The change meant that more than 100 community doctors who had practiced at the hospital but were not members of UM’s medical school faculty had to reapply for staff privileges.

Worley said those doctors were informed of the change in August and given a chance to apply for voluntary faculty status. “A number of those did become voluntary faculty and they maintained their privileges,” she said. “Those who did not simply did not have privileges any more.”

$1.6 Billion University of Miami Health System patient care revenues in 2017

Dr. Emilio Mantero, a psychiatrist, said he had practiced at the former UM Hospital for nearly 20 years before the university denied his application for voluntary faculty status in October.

“They picked and chose who they wanted,” Mantero said in November. “And they only left a very few. But there was no clear criteria why one was selected and not the other. They left out 100 doctors within a month.”

Mantero said he worried that his patients would have difficulty following him after he lost privileges at the hospital, and that the move did not make sense because community doctors frequently refer patients to UHealth specialists.
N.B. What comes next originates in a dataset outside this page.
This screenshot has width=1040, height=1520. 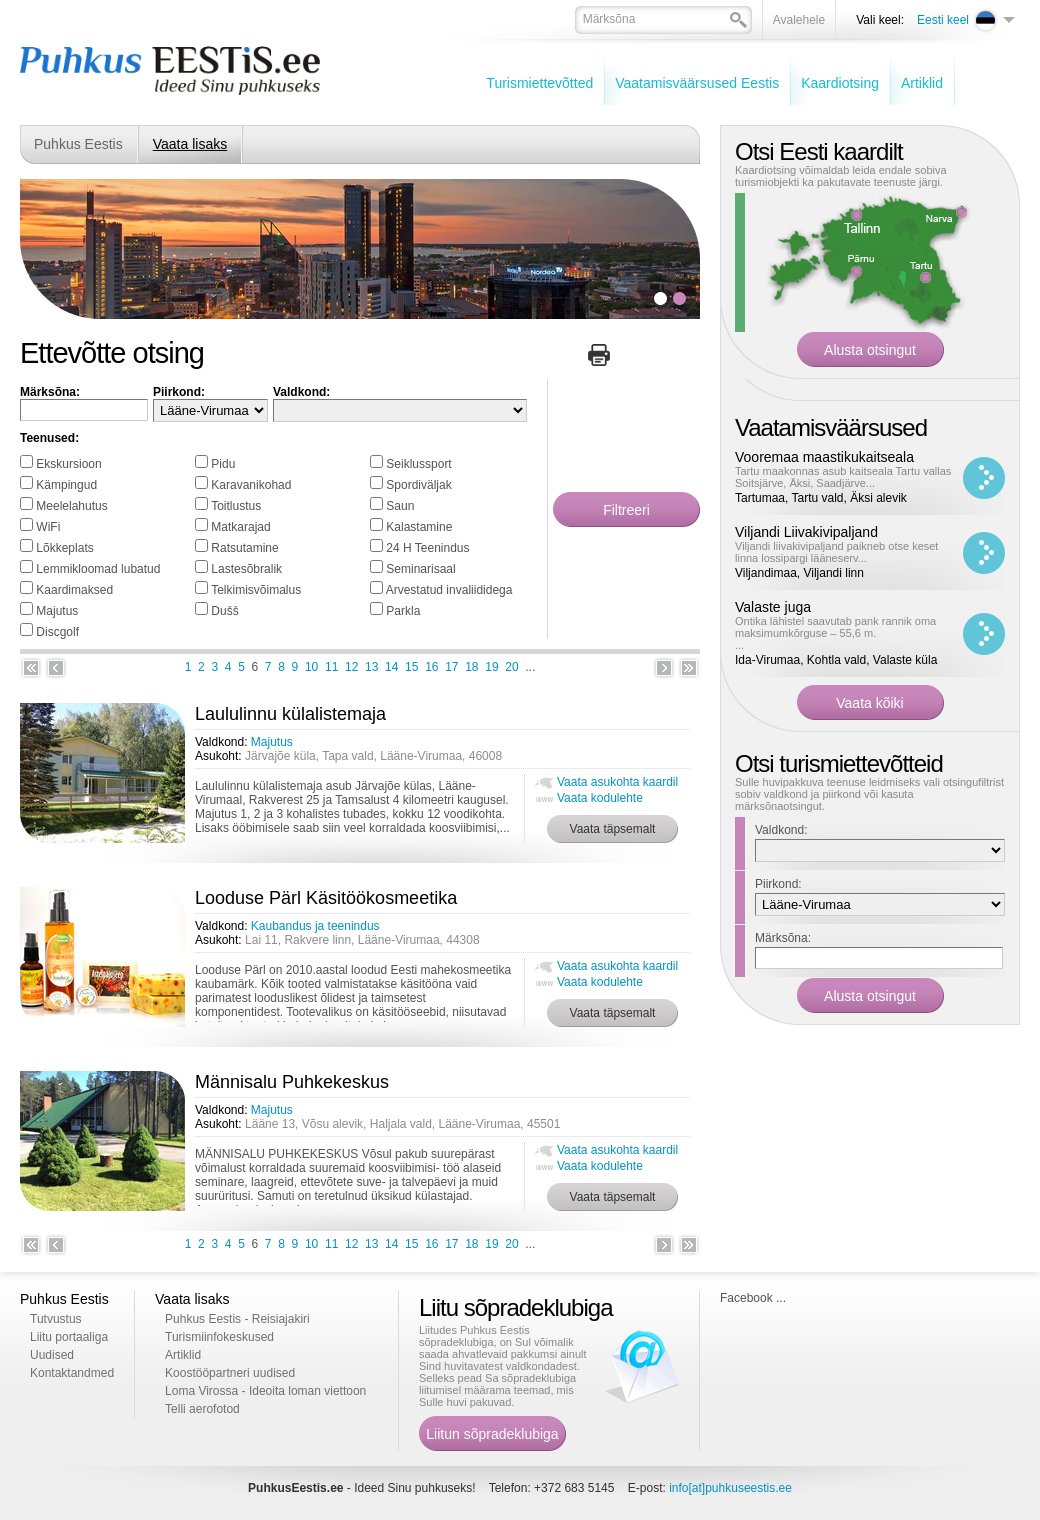 I want to click on Männisalu Puhkekeskus, so click(x=292, y=1082).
Most of all, Mantero said, he felt demeaned by the process.

“They even had the audacity to write us a letter requesting we return the lab coats that we had,” he said. “That’s humiliating. It’s insulting. I’m a University of Miami graduate. … I trained at the University of Miami. I’m an alumni. My daughters go to the University of Miami.”

Richard Alayon, a Coral Gables attorney, said in November that he had met with a group of doctors who lost privileges at the hospital and were consulting him about their rights.

Alayon said the doctors’ hospital privileges were similar to a contractual agreement, and that because the doctors had followed the hospital’s bylaws they were entitled to an evaluation for retention every two years — and not lose their privileges because the university had consolidated the hospitals under a single license and switched to an all-faculty model.

“You can’t just tell someone who has a contract with you, ‘Sorry, the rules have changed and now I’m going to engage in this sleight of hand,’ ” Alayon said. “They moved a couple of shells around, but it’s still the same hospital. It’s still owned by the same university. It’s still managed by the same board of trustees.”

A previous version of this article reported the wrong amount of total operating revenue for the University of Miami in 2017.